In my PhD work, I’m studying the impact of Huntington’s disease (HD), a common and incurable hereditary neurodegenerative disease, on brain states and networks. I utilize magnetic resonance imaging (MRI) to assess functional brain connectivity, which enables us to identify changes in the brain and evaluate potential novel therapeutic strategies with the goal of finding a cure for HD.
Another area of focus in my research is the role of the central nervous system in clearing toxic waste, specifically mutant huntingtin protein (mHTT) in HD. By investigating how the HD brain tries to clear out this toxic protein, we can identify new routes for treatment and enhance the removal of mHTT from the brain.
I am a PhD student in the Laboratory of Physiopharmacology, under supervision of Professors Vincent Segers and Gilles De Keulenaer.
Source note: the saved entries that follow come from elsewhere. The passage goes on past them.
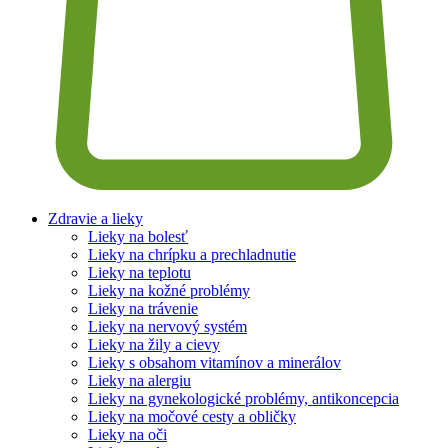
Zdravie a lieky
Lieky na bolesť
Lieky na chrípku a prechladnutie
Lieky na teplotu
Lieky na kožné problémy
Lieky na trávenie
Lieky na nervový systém
Lieky na žily a cievy
Lieky s obsahom vitamínov a minerálov
Lieky na alergiu
Lieky na gynekologické problémy, antikoncepcia
Lieky na močové cesty a obličky
Lieky na oči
I am researching the potential of ERBB4 small-molecule agonists as a promising therapy for chronic heart failure. I am working on the development of ERBB4 small-molecule agonists as a promising therapy for chronic heart failure. It has shown that the neuregulin-1 (NRG1)/ERBB4 pathway is involved in cardiac embryonic development but it also becomes reactivated during cardiac overload or injury as a compensatory factor.
While NRG1 is already being tested as a treatment for heart failure, its administration through intravenous injections limits its efficacy and applicability. Additionally, NRG1 is a non-selective agonist of the ERBB3 receptor, which can increase the risk of carcinogenic effects. Therefore, my goal is to develop a selective ERBB4 small-molecule agonist that can provide cardioprotective benefits for chronic heart failure patients. I am eager to use my expertise in the field to optimize this therapy and help make a positive impact on the lives of those affected by this debilitating condition.
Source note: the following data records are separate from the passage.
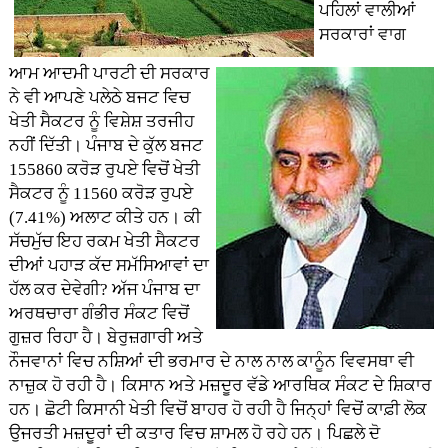
ਪਹਿਲਾਂ ਵਾਲੀਆਂ
ਸਰਕਾਰਾਂ ਵਾਗ
ਆਮ ਆਦਮੀ ਪਾਰਟੀ ਦੀ ਸਰਕਾਰ
ਨੇ ਵੀ ਆਪਣੇ ਪਲੇਠੇ ਬਜਟ ਵਿਚ
ਖੇਤੀ ਸੈਕਟਰ ਨੂੰ ਵਿਸ਼ੇਸ਼ ਤਰਜੀਹ
ਨਹੀਂ ਦਿੱਤੀ। ਪੰਜਾਬ ਦੇ ਕੁੱਲ ਬਜਟ
155860 ਕਰੋੜ ਰੁਪਏ ਵਿਚੋਂ ਖੇਤੀ
ਸੈਕਟਰ ਨੂੰ 11560 ਕਰੋੜ ਰੁਪਏ
(7.41%) ਅਲਾਟ ਕੀਤੇ ਹਨ। ਕੀ
ਸੱਚਮੁੱਚ ਇਹ ਰਕਮ ਖੇਤੀ ਸੈਕਟਰ
ਦੀਆਂ ਪਹਾੜ ਕੱਦ ਸਮੱਸਿਆਵਾਂ ਦਾ
ਹੱਲ ਕਰ ਦੇਵੇਗੀ? ਅੱਜ ਪੰਜਾਬ ਦਾ
ਅਰਥਚਾਰਾ ਗੰਭੀਰ ਸੰਕਟ ਵਿਚੋਂ
ਗੁਜ਼ਰ ਰਿਹਾ ਹੈ। ਬੇਰੁਜ਼ਗਾਰੀ ਅਤੇ
ਨੌਜਵਾਨਾਂ ਵਿਚ ਨਸ਼ਿਆਂ ਦੀ ਭਰਮਾਰ ਦੇ ਨਾਲ ਨਾਲ ਕਾਨੂੰਨ ਵਿਵਸਥਾ ਵੀ
ਨਾਜ਼ੁਕ ਹੋ ਰਹੀ ਹੈ। ਕਿਸਾਨ ਅਤੇ ਮਜ਼ਦੂਰ ਵੱਡੇ ਆਰਥਿਕ ਸੰਕਟ ਦੇ ਸ਼ਿਕਾਰ
ਹਨ। ਛੋਟੀ ਕਿਸਾਨੀ ਖੇਤੀ ਵਿਚੋਂ ਬਾਹਰ ਹੋ ਰਹੀ ਹੈ ਜਿਨ੍ਹਾਂ ਵਿਚੋਂ ਕਾਫ਼ੀ ਲੋਕ
ਉਜਰਤੀ ਮਜ਼ਦੂਰਾਂ ਦੀ ਕਤਾਰ ਵਿਚ ਸ਼ਾਮਲ ਹੋ ਰਹੇ ਹਨ। ਪਿਛਲੇ ਦੋ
Hi there! I’m Rani Robeyns and I’m on a mission to unravel the mysteries of autophagy – you know, that fancy process that helps keep our cells healthy and happy. I started my PhD at the Toxicological Centre in 2021, under the supervision of Professors Alexander van Nuijs and Sigrid Stroobants. I am using an untargeted metabolomics LC-HRMS approach to better understand the molecular mechanisms underlying autophagy induction. This complex process has considerable potential as a therapeutic approach in cardiovascular disease and different types of neurodegenerative disease. I’m a firm believer that science can make a real difference in people’s lives, and I’m excited to be part of the team that is making it happen!
Siel Van den Bogaert
I’m Siel Van den Bogaert a PhD student and teaching assistant in the Laboratory of Physiopharmacology, under supervision of Professors Gilles De Keulenaer and Vincent Segers. Millions of people suffer from myocardial infarctions, resulting in the loss of billions of cardiomyocytes. This may lead to the development of heart failure. The proliferation capacity of cardiomyocytes in adults is limited, resulting in a limited self-healing capacity of the human heart. The loss of cardiomyocytes and the resulting loss of function are irreversible. Effective cardiac regeneration strategies could prevent this loss of cardiomyocytes and thus heart failure in the affected patients. Neonatal mice in the first week of life can regenerate their hearts after injury by myocardial infarction, and this process is mediated by proliferation of preexisting cardiomyocytes. I am investigating other factors that could target these cardiac regenerative properties. The aim of my research is to reveal the science behind a myocardial infarction and to improve the therapy for these patients.